I didn't post a complete comprehensive car list, but besides Fix-A-Flat, I have both the puncture kit and a compressor in the trunk. Neither helped with this excursion (tire was too chewed by the time I was off the road), but I've used them both on the dually F350 on several occasions.

Will said...

The typical low profile sporty tire is good for 1/4 mile when flat, on a smooth road, if you notice it going flat. Problem is that there is no big change in handling/ride, until a sidewall fails, and the other side is not long behind that. That's when it gets fun! If you hit a pothole with it flat, kiss it goodbye, and possibly the rim also.

Those donut spares do not have the internal pressure liner that real tires do, so they leak down. They require 60 psi, since they are so small, but they will only have about 8 to 16 psi when you go to mount it, unless it is a rental car. Must be topped off at least twice a year.

If you use those fix-a-flat cans, don't expect the tire shop to repair it, as cleaning that out of the tire so it can be fixed is a major problem.

Yes, that hole location is fine for repair, providing no other damage occurred. The rule of thumb is if the hole is within the tread area, you are good to go.

Permanent repair to the sidewall is not condoned, and will not be done in a shop, however, if you have an airpump, and you need it to move now, you can try plugging it as a very temporary fix, but NOT for highway speeds. You can fix motorcycle tires with plugs. Had a full dresser Asian bike hit one of those screw drops on the freeway, and I think I put 14 plugs between both tires, including the sidewalls. Would have had to call a flatbed tow to get him moved, as my FSP towtruck would have done damage trying it. The cost of having CHP call a tow for just a couple miles to a bike shop would have eaten up a good percentage of the replacement tires cost, and they really wanted him out of the center divide.

You can get a 24" long, 1/2" drive flex-bar in Horror Fright that should easily remove stubborn lugnuts. Most all tire shops use air impact guns, and generally tighten the nuts far beyond spec. You may not be able to move them with the oem lugnut wrench. Get the correct size socket, and a short extension to get the wrench to the outside of the wheel. That wrench makes an impressive "get off me" addition to your crowd control implements.

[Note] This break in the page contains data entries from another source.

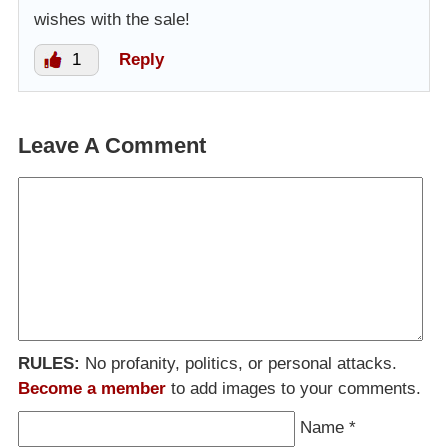
wishes with the sale!
1
Reply
Leave A Comment
RULES:
No profanity, politics, or personal attacks.
Become a member
to add images to your comments.
Name
*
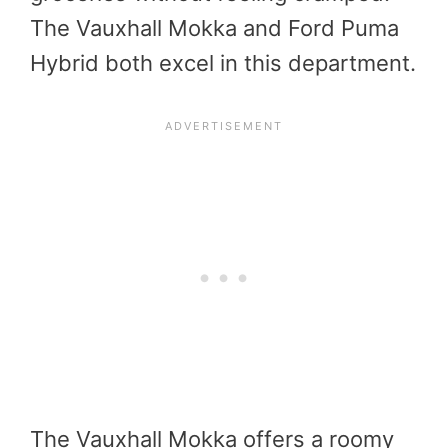
The Vauxhall Mokka and Ford Puma
Hybrid both excel in this department.
The Vauxhall Mokka offers a roomy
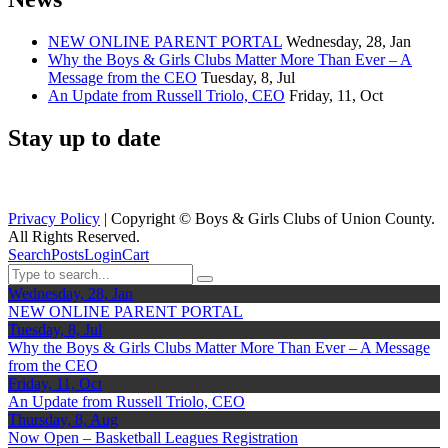
NEW ONLINE PARENT PORTAL
Wednesday, 28, Jan
Why the Boys & Girls Clubs Matter More Than Ever – A
Message from the CEO
Tuesday, 8, Jul
An Update from Russell Triolo, CEO
Friday, 11, Oct
Stay up to date
Privacy Policy
| Copyright ©
Boys & Girls Clubs of Union County.
All Rights Reserved.
Search
Posts
Login
Cart
Wednesday, 28, Jan
NEW ONLINE PARENT PORTAL
Tuesday, 8, Jul
Why the Boys & Girls Clubs Matter More Than Ever – A Message
from the CEO
Friday, 11, Oct
An Update from Russell Triolo, CEO
Thursday, 8, Aug
Now Open – Basketball Leagues Registration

If you have aftermarket/specialty type wheels, make sure you have a socket for both the special nuts, and the oem nuts that the spare may require. Do you have those nuts/bolts with you? Also, do you have the special key needed for the wheel locks you may have? Amazing how often I encountered people with flats, that stated they had left those needed parts in their garage the last time they cleaned out the car. I made an effort to collect some of those odd pieces to carry on my truck, but no one else in the fleet did so. I would also make an attempt to remove locks if possible. Sometimes you can do it.

I ran an FSP tow truck for CHP for 5 years in the early 00's.